> **TASK PROMPT**
Take the material below and restate it word for word, stopping after the line in which "15636 Views" occurs.

■ ■ ■ ■ ■

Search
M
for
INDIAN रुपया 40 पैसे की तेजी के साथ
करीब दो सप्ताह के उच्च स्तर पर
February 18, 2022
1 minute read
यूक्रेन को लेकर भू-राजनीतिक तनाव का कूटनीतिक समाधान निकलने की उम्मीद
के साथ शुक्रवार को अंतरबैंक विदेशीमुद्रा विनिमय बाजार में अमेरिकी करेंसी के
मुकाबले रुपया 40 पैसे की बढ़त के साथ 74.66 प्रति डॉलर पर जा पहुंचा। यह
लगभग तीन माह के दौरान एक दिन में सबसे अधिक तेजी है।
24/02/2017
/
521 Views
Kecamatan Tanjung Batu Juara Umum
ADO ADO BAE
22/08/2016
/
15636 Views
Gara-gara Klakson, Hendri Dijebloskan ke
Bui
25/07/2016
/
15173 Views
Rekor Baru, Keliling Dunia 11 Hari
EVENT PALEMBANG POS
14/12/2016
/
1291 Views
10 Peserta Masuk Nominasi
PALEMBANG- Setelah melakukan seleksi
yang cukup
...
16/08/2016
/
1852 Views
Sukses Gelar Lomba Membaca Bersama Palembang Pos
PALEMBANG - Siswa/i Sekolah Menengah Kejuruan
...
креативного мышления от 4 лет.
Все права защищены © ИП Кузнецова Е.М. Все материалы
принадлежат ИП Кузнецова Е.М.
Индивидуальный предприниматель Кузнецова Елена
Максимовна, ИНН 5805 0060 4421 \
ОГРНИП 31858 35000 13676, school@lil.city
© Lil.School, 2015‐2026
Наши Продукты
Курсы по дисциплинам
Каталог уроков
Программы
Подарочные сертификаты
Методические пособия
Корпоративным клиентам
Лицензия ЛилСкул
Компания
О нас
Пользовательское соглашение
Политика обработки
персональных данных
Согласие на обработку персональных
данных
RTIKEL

■ ■ ■ ■ ■

> **ANSWER FOR THIS EXERCISE**
Search
M
for
INDIAN रुपया 40 पैसे की तेजी के साथ
करीब दो सप्ताह के उच्च स्तर पर
February 18, 2022
1 minute read
यूक्रेन को लेकर भू-राजनीतिक तनाव का कूटनीतिक समाधान निकलने की उम्मीद
के साथ शुक्रवार को अंतरबैंक विदेशीमुद्रा विनिमय बाजार में अमेरिकी करेंसी के
मुकाबले रुपया 40 पैसे की बढ़त के साथ 74.66 प्रति डॉलर पर जा पहुंचा। यह
लगभग तीन माह के दौरान एक दिन में सबसे अधिक तेजी है।
24/02/2017
/
521 Views
Kecamatan Tanjung Batu Juara Umum
ADO ADO BAE
22/08/2016
/
15636 Views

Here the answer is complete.